Bernie Sanders plans to campaign in Colorado Springs on Saturday to rally support for Hillary Clinton.

“At an afternoon Get Out the Vote rally in Colorado Springs, he will contrast Clinton’s plan to build an economy that works for everyone, not just those at the top, with Donald Trump’s plans, which would benefit himself and millionaires and billionaires like him,” Clinton’s Colorado campaign said in a statement.

At the rally, Sanders also plans to talk about Clinton’s effort to raise the minimum wage to a “living wage, combat climate change and move to sustainable energy, make public colleges and universities tuition free, and end a broken criminal justice system,” the campaign said. “Most importantly, he will emphasize the need to defeat Trump and make Clinton our next president.”

Colorado Springs is one of the most conservative areas in Colorado.

But in February, more than 100 Sanders supporters packed into a downtown theater just to hear a Sanders field director explain the campaign’s Colorado strategy.

And a local political newcomer running a competitive campaign for a seat on the El Paso County Commission, Electra Johnson, got in the race while caucusing for Sanders in Colorado Springs.

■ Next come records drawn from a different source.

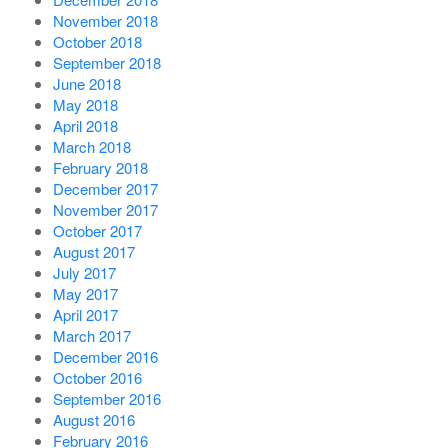
November 2018
October 2018
September 2018
June 2018
May 2018
April 2018
March 2018
February 2018
December 2017
November 2017
October 2017
August 2017
July 2017
May 2017
April 2017
March 2017
December 2016
October 2016
September 2016
August 2016
February 2016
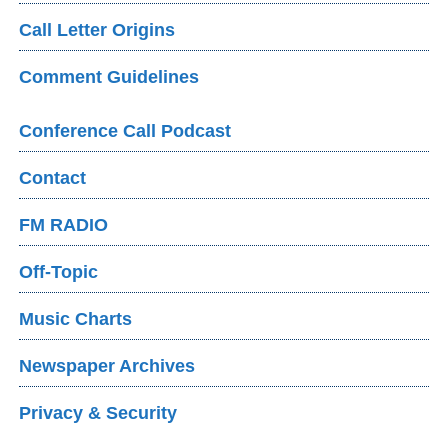
Call Letter Origins
Comment Guidelines
Conference Call Podcast
Contact
FM RADIO
Off-Topic
Music Charts
Newspaper Archives
Privacy & Security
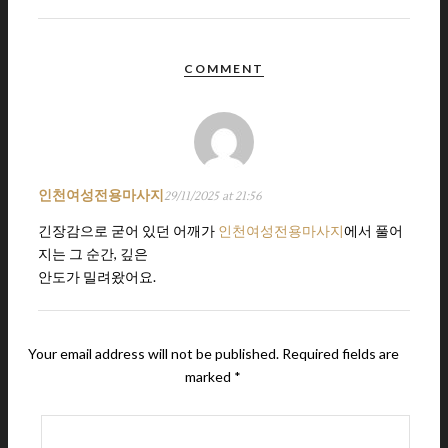
COMMENT
인천여성전용마사지
29/11/2025 at 21:56
긴장감으로 굳어 있던 어깨가
인천여성전용마사지
에서 풀어
지는 그 순간, 깊은
안도가 밀려왔어요.
Your email address will not be published.
Required fields are
marked
*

“If it wasn’t for Bernie I wouldn’t be running,” she told The Colorado Independent in a recent story about her race.

The El Paso County Commission has not had a Democrat on the board since the 1970s.

Johnson said she is following Sanders’ lead by supporting Clinton for president.

Sanders will be at the Edith Kinney Gaylord Cornerstone Art Center at Colorado College, 825 N Cascade Ave., from 3:30 p.m. to 5:30 p.m. Click here or here for more details.

Donald Trump and his running mate Mike Pence have held three rallies apiece in Colorado Springs since July. Bill Clinton has rallied in the Springs, but Hillary Clinton has not. Last month she held a rally in Pueblo, about an hour south.

In the March caucuses in Colorado, Sanders beat Clinton by about 19 points.